Per lo studio, il professor Hollenbach e il suo team, hanno coinvolto 29.947 donatori volontari di midollo osseo, perché per questo gruppo erano già disponibili dati genetici di alta qualità. Hanno chiesto di monitorare quotidianamente gli eventuali sintomi da Covid, naso che cola, gola irritata, febbre o brividi, di registrare i tamponi fatti e annotare gli eventuali ricoveri o gli interventi medici.

Durante lo studio durato nove mesi, 1.428 persone non vaccinate hanno riportato un test positivo per il coronavirus e 136 di loro non hanno avuto sintomi. Tra i partecipanti asintomatici, il 20% era portatore di una variante HLA comune chiamata HLA-B*15:01. Le persone portatrici di due copie di questa variante, una tramandata da ciascun genitore, avevano una probabilità otto volte maggiore di rimanere asintomatiche rispetto a quelle portatrici di altre varianti HLA.

I ricercatori hanno poi utilizzato questi dati per capire se i fattori hanno influenzato la possibilità dei volontari di avere un'infezione asintomatica. "Ci sono molti fattori, che fino ad ora abbiamo pensato potessero aggravare l'infezione, come il peso corporeo, l'età, il sesso o malattie pregresse" ha detto Hollenbach. "In questo caso, nessuno di questi fattori sembrava avere un peso importante, la asintomaticità sembra essere principalmente dovuta dalla genetica".

Cellule T e immunità preesistente

Partendo da questo importante assunto, i ricercatori hanno esaminato i dati delle persone portatrici di HLA-B*15:01 raccolti nella prima parte della pandemia di coronavirus, e hanno scoperto che queste avevano cellule immunitarie chiamate Cellule T, che reagivano in maniera importante alla proteina del Sars-CoV2, ma anche ad altri coronavirus stagionali. Questo suggerisce che determinati portatori esposti ai virus del raffreddore stagionale, potrebbero aver sviluppato un'immunità preesistente al covid.

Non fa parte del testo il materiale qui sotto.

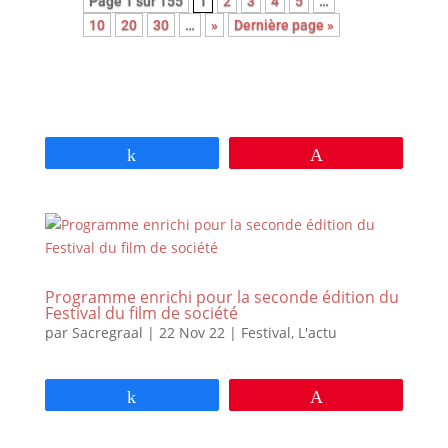
Page 1 sur 155
1
2
3
4
5
…
10
20
30
…
»
Dernière page »
Partagez
Épingle
Programme enrichi pour la seconde édition du
Festival du film de société
par
Sacregraal
|
22 Nov 22
|
Festival
,
L'actu
Partagez
Épingle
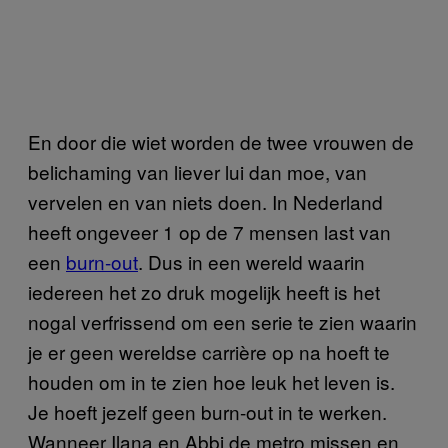
En door die wiet worden de twee vrouwen de
belichaming van liever lui dan moe, van
vervelen en van niets doen. In Nederland
heeft ongeveer 1 op de 7 mensen last van
een
burn-out
. Dus in een wereld waarin
iedereen het zo druk mogelijk heeft is het
nogal verfrissend om een serie te zien waarin
je er geen wereldse carrière op na hoeft te
houden om in te zien hoe leuk het leven is.
Je hoeft jezelf geen burn-out in te werken.
Wanneer Ilana en Abbi de metro missen en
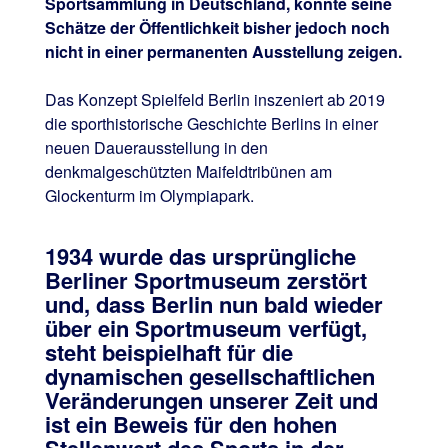
Sportsammlung in Deutschland, konnte seine
Schätze der Öffentlichkeit bisher jedoch noch
nicht in einer permanenten Ausstellung zeigen.
Das Konzept Spielfeld Berlin inszeniert ab 2019
die sporthistorische Geschichte Berlins in einer
neuen Dauerausstellung in den
denkmalgeschützten Maifeldtribünen am
Glockenturm im Olympiapark.
1934 wurde das ursprüngliche
Berliner Sportmuseum zerstört
und, dass Berlin nun bald wieder
über ein Sportmuseum verfügt,
steht beispielhaft für die
dynamischen gesellschaftlichen
Veränderungen unserer Zeit und
ist ein Beweis für den hohen
Stellenwert des Sports in der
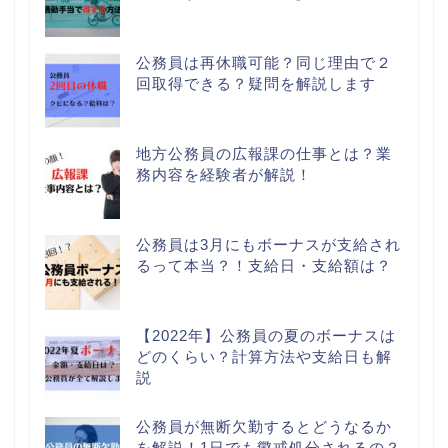
公務員は再休職可能？同じ理由で２
回取得できる？疑問を解説します
地方公務員の広報課の仕事とは？業
務内容を経験者が解説！
公務員は3月にもボーナスが支給され
るって本当？！支給日・支給額は？
【2022年】公務員の夏のボーナスは
どのくらい？計算方法や支給日も解
説
公務員が無断欠勤するとどうなるか
を解説！1日でも懲戒処分されるの？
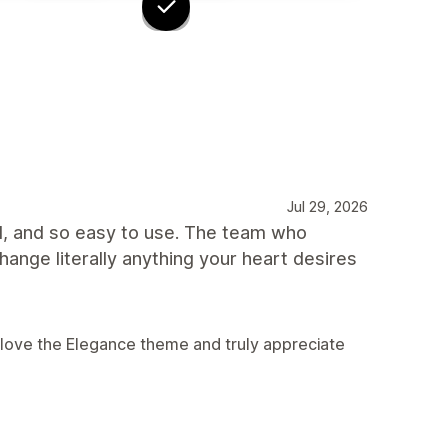
Jul 29, 2026
ed, and so easy to use. The team who
change literally anything your heart desires
 love the Elegance theme and truly appreciate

Sebbene i risultati possano spiegare perché si verificano alcune infezioni asintomatiche, lo studio è limitato ai dati genetici già esistenti da lavori precedenti. Inoltre, il gruppo di persone esaminate era abbastanza omogeneo, i partecipanti erano bianchi e l'81% di questi donne. “In termini di diversità, non possiamo estendere questi risultati a tutte le popolazioni perché sappiamo, sulla base dei rapporti epidemiologici, che i sintomi covid variano tra le popolazioni”, ha affermato il professore.

Nonostante questo però lo studio segna un passo molto importante per comprendere il modo in cui si verificano infezioni asintomatiche, che può risultare fondamentale per evitare gravi implicazioni e per lo sviluppo di vaccini e terapie.

"Come tutti abbiamo appreso, prevenire l'infezione da covid si è rivelato più difficile di quanto pensassimo", ha affermato Hollenbach. "Se potessimo progettare un vaccino che forse non ti impedisca di essere infettato ma possa gestire l'infezione così prontamente da non avere alcun sintomo, personalmente ne sarei molto felice."